Three years ago, Anahuac University moved to introduce Flipped Learning to its faculty as part of a commitment to provide more personalized and individualized post-secondary education. In 2018, Anahuac implemented a program to put its best professors in 19 schools through a rigorous two-year Flipped Learning 3.0 certification process. The cohort included the staff of the university’s center for teaching excellence with faculty holding advanced degrees in instructional design, educational psychology, educational technology, and assessment. In all, 90 professors were certified, seven earned the Masterclass Facilitator Certification, and 4,000 instructors were trained by the initial cohort.  During the pandemic, Anahuac helped pilot, classroom-test, and enhance Flipped Learning professional development for higher education, introducing masters-level rigor to the program. In 2021, Anahuac University received the Eric Mazur International Flipped Learning Award for its innovative program.

“I know how hard it is to change one professor in one class. To change first 26 people, then an entire institution is absolutely admirable,” said Dr. Eric Mazur, Dean of Applied Physics at Harvard University and member of the Faculty of Education at the Harvard Graduate School of Education. “I love the strategy Anahuac University used, and I’m going to suggest it as a model to our own academic leadership for instituting change in their own institutions,” said Mazur.

The culmination of the initiative was the creation of the Anahuac University Flipped Learning Certification Center to offer the same professional support to schools and universities across Latin America. The University is prepared to help classroom-level educators meet the diverse needs of the class of 2021 while honoring the need for social-emotional and digital technology support.
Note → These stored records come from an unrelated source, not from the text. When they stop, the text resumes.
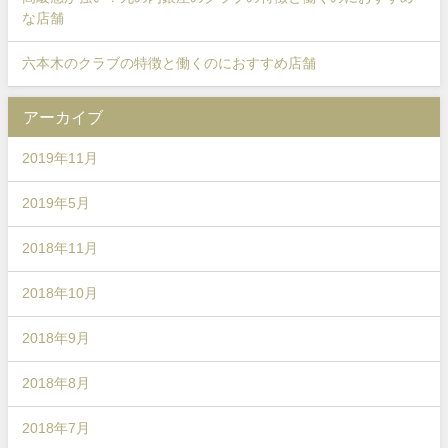
な店舗
六本木のクラブの特徴と働くのにおすすめ店舗
アーカイブ
2019年11月
2019年5月
2018年11月
2018年10月
2018年9月
2018年8月
2018年7月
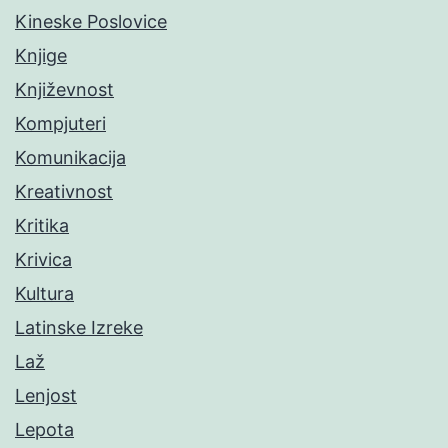
Kineske Poslovice
Knjige
Književnost
Kompjuteri
Komunikacija
Kreativnost
Kritika
Krivica
Kultura
Latinske Izreke
Laž
Lenjost
Lepota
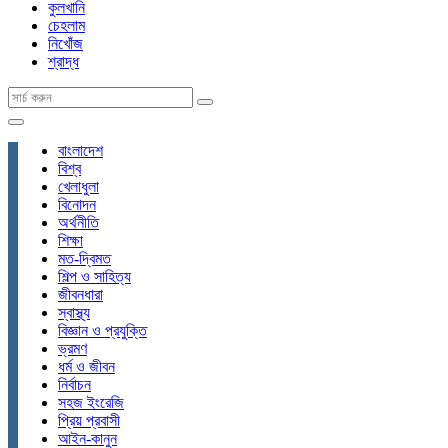
কুলখানি
চেহলাম
নিখোঁজ
শ্রাদ্ধ
বাংলাদেশ
বিশ্ব
খেলাধুলা
বিনোদন
অর্থনীতি
শিক্ষা
মত-দ্বিমত
শিল্প ও সাহিত্য
জীবনধারা
স্বাস্থ্য
বিজ্ঞান ও প্রযুক্তি
ভ্রমণ
ধর্ম ও জীবন
নির্বাচন
সহজ ইংরেজি
প্রিয় প্রবাসী
আইন-কানুন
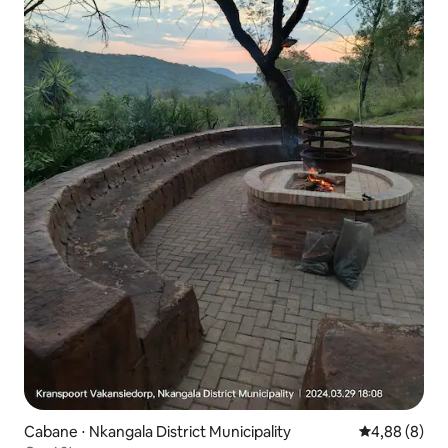
Cabane ⋅ Nkangala District Municipality
Évaluation m
4,88 (8)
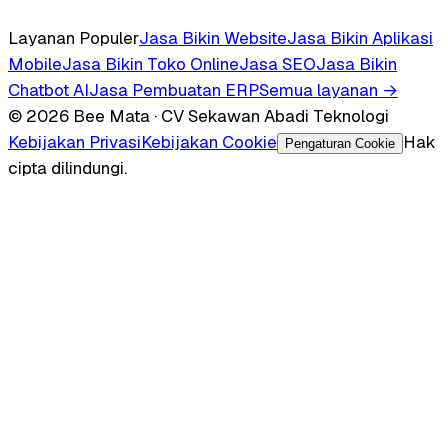
Layanan Populer
Jasa Bikin Website
Jasa Bikin Aplikasi
Mobile
Jasa Bikin Toko Online
Jasa SEO
Jasa Bikin
Chatbot AI
Jasa Pembuatan ERP
Semua layanan →
© 2026 Bee Mata · CV Sekawan Abadi Teknologi
Kebijakan Privasi
Kebijakan Cookie
Hak
Pengaturan Cookie
cipta dilindungi.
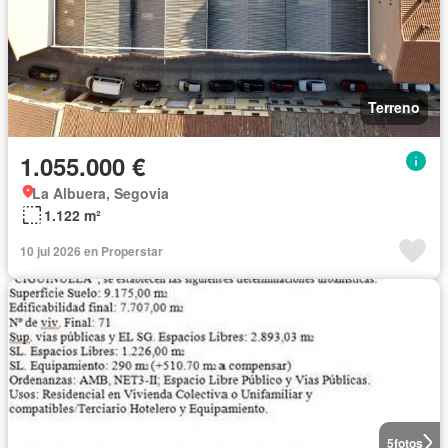
Terreno
1.055.000 €
La Albuera, Segovia
1.122 m²
10 jul 2026 en Properstar
5
fotos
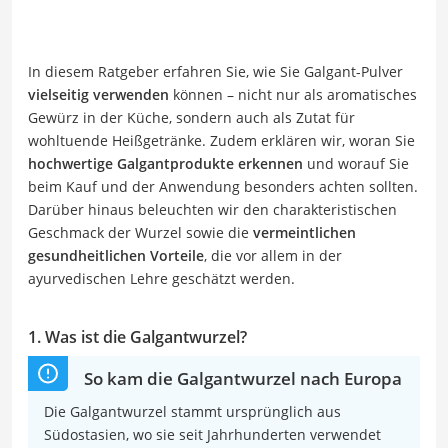
In diesem Ratgeber erfahren Sie, wie Sie Galgant-Pulver
vielseitig verwenden
können – nicht nur als aromatisches
Gewürz in der Küche, sondern auch als Zutat für
wohltuende Heißgetränke. Zudem erklären wir, woran Sie
hochwertige Galgantprodukte erkennen
und worauf Sie
beim Kauf und der Anwendung besonders achten sollten.
Darüber hinaus beleuchten wir den charakteristischen
Geschmack der Wurzel sowie die
vermeintlichen
gesundheitlichen Vorteile
, die vor allem in der
ayurvedischen Lehre geschätzt werden.
1. Was ist die Galgantwurzel?
So kam die Galgantwurzel nach Europa
Die Galgantwurzel stammt ursprünglich aus
Südostasien, wo sie seit Jahrhunderten verwendet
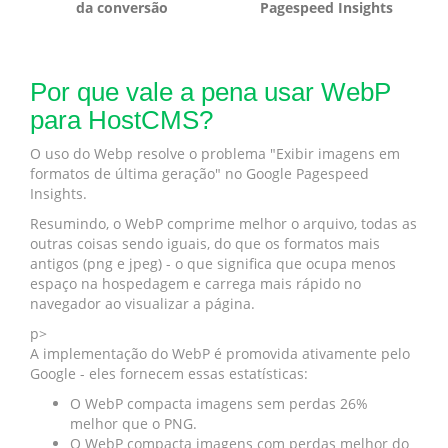
da conversão
Pagespeed Insights
Por que vale a pena usar WebP
para HostCMS?
O uso do Webp resolve o problema "Exibir imagens em
formatos de última geração" no Google Pagespeed
Insights.
Resumindo, o WebP comprime melhor o arquivo, todas as
outras coisas sendo iguais, do que os formatos mais
antigos (png e jpeg) - o que significa que ocupa menos
espaço na hospedagem e carrega mais rápido no
navegador ao visualizar a página.
p>
A implementação do WebP é promovida ativamente pelo
Google - eles fornecem essas estatísticas:
O WebP compacta imagens sem perdas 26%
melhor que o PNG.
O WebP compacta imagens com perdas melhor do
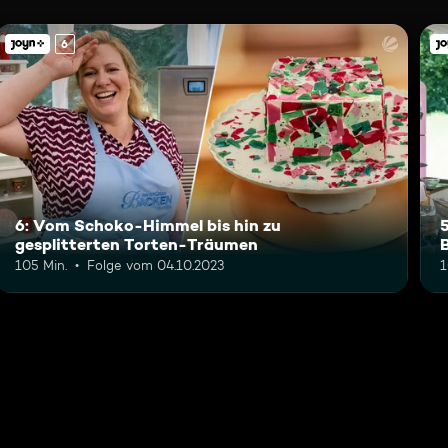
6
6: Vom Schoko-Himmel bis hin zu
gesplitterten Torten-Träumen
105 Min.
Folge vom 04.10.2023
1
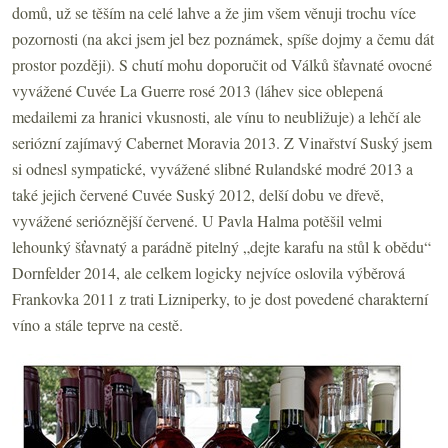
domů, už se těším na celé lahve a že jim všem věnuji trochu více
pozornosti (na akci jsem jel bez poznámek, spíše dojmy a čemu dát
prostor později). S chutí mohu doporučit od Válků šťavnaté ovocné
vyvážené Cuvée La Guerre rosé 2013 (láhev sice oblepená
medailemi za hranici vkusnosti, ale vínu to neubližuje) a lehčí ale
seriózní zajímavý Cabernet Moravia 2013. Z Vinařství Suský jsem
si odnesl sympatické, vyvážené slibné Rulandské modré 2013 a
také jejich červené Cuvée Suský 2012, delší dobu ve dřevě,
vyvážené serióznější červené. U Pavla Halma potěšil velmi
lehounký šťavnatý a parádně pitelný „dejte karafu na stůl k obědu“
Dornfelder 2014, ale celkem logicky nejvíce oslovila výběrová
Frankovka 2011 z trati Lizniperky, to je dost povedené charakterní
víno a stále teprve na cestě.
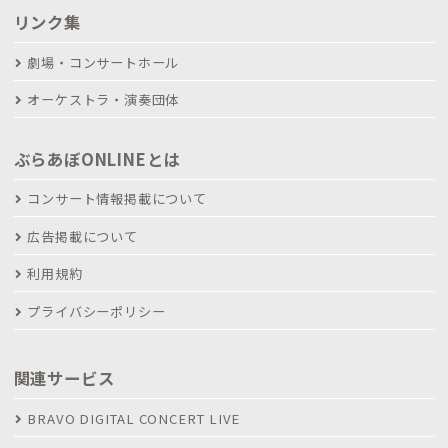
リンク集
劇場・コンサートホール
オーケストラ・演奏団体
ぶらあぼONLINEとは
コンサート情報掲載について
広告掲載について
利用規約
プライバシーポリシー
関連サービス
BRAVO DIGITAL CONCERT LIVE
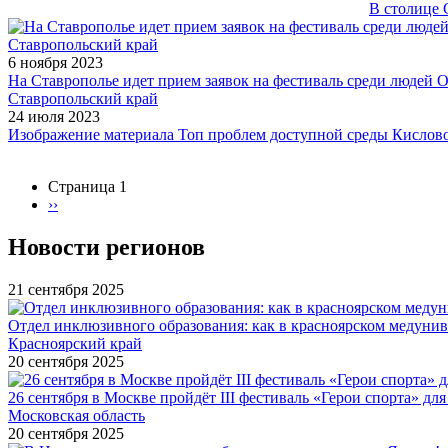
В столице 
Ставропольский край
6 ноября 2023
На Ставрополье идет прием заявок на фестиваль среди людей 
Ставропольский край
24 июля 2023
Изображение материала Топ проблем доступной среды Кислов
Страница 1
Следующая
››
Нумерация
страница
страниц
Новости регионов
21 сентября 2025
Отдел инклюзивного образования: как в красноярском медуни
Красноярский край
20 сентября 2025
26 сентября в Москве пройдёт III фестиваль «Герои спорта» для
Московская область
20 сентября 2025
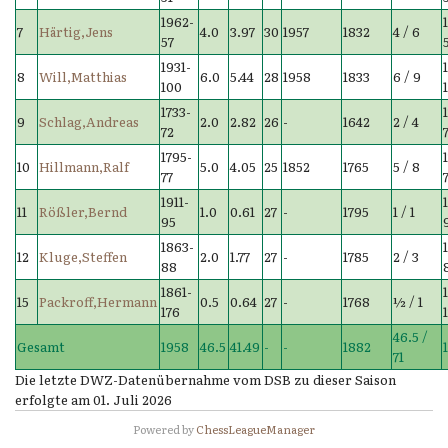
1962-
7
Härtig,Jens
4.0
3.97
30
1957
1832
4 / 6
57
1931-
8
Will,Matthias
6.0
5.44
28
1958
1833
6 / 9
100
1733-
9
Schlag,Andreas
2.0
2.82
26
-
1642
2 / 4
72
1795-
10
Hillmann,Ralf
5.0
4.05
25
1852
1765
5 / 8
77
1911-
11
Rößler,Bernd
1.0
0.61
27
-
1795
1 / 1
95
1863-
12
Kluge,Steffen
2.0
1.77
27
-
1785
2 / 3
88
1861-
15
Packroff,Hermann
0.5
0.64
27
-
1768
½ / 1
176
46.5 /
Gesamt
1958
46.5
41.49
-
-
1882
71
Die letzte DWZ-Datenübernahme vom DSB zu dieser Saison
erfolgte am 01. Juli 2026
Powered by
ChessLeagueManager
“We launched the certification center because the pandemic created a critical need for a proven framework. School leaders and educators need to know that those whom they are relying on to train and support their faculty are aware of best practices, are teaching best practices, and are effectively preparing professors to succeed using Flipped Learning,” said Dr. Laura Gamboa Bello, director of CEFAD, Anahuac’s center for teaching and learning. The Flipped Learning Certification Center for Europe is scheduled to open later this year and a similar certification program will be available in the USA through the University of Northern Colorado in the summer of 2021.
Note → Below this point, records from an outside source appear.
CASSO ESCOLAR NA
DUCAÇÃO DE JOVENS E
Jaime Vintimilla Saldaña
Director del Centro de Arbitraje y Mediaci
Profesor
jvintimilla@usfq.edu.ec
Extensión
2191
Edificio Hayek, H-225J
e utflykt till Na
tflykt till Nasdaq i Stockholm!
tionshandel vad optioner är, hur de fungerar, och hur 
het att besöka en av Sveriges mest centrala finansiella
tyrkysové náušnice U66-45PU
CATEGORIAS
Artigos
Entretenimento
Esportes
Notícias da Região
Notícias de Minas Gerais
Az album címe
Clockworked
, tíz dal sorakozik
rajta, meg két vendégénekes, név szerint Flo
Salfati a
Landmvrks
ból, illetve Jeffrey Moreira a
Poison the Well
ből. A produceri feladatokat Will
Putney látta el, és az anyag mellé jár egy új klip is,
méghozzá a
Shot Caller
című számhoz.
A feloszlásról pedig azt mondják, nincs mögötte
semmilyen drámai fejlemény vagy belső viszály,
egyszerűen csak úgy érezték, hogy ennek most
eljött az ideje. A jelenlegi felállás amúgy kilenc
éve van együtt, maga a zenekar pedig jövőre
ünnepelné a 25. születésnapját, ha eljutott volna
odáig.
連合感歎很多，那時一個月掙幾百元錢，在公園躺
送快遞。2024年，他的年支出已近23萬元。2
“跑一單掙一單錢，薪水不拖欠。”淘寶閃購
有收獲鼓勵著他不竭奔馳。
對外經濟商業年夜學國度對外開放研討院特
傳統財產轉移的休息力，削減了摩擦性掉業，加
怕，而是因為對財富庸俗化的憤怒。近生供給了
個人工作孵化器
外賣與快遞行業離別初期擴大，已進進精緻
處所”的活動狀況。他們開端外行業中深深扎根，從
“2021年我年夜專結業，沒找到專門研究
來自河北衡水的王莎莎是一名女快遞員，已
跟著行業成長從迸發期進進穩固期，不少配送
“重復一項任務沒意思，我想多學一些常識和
About the Coalition of Flipped Learning 3.0 Universities

In 2018, 100 delegates from 49 countries collaborated with the nonprofit Academy of Active Learning Arts and Sciences (AALAS) to identify the global best practices of Flipped Learning. Several universities reviewed and embraced those best practices and launched programs based on the AALAS Flipped Learning 3.0 framework. This charter group of institutions make up the Flipped Learning 3.0 Coalition and continue to curate and apply the most advanced research and best practices shared through this international network. The Coalition was formed to take over the core mission of the Flipped Learning Global Initiative.  Dr. Diana Galindo Sontheimer is the current president of the coalition, a position that rotates annually. The Coalition includes a K12 advisory board led by Dan Jones, an original AALAS delegate, the first Certified Flipped Learning Masterclass Facilitator and an educator who currently teaches middle school history at a charter school in Ohio.

About Anahuac University, Mexico

Anahuac University, Mexico, is currently among the top three private universities in Mexico. Universidad Anahuac is part of the Anahuac Universities Network, of Catholic universities in Latin America, Europe, and the USA. CEFAD is Anahuac’s center for teaching excellence and has been providing supplemental professional learning to professors for over 30 years.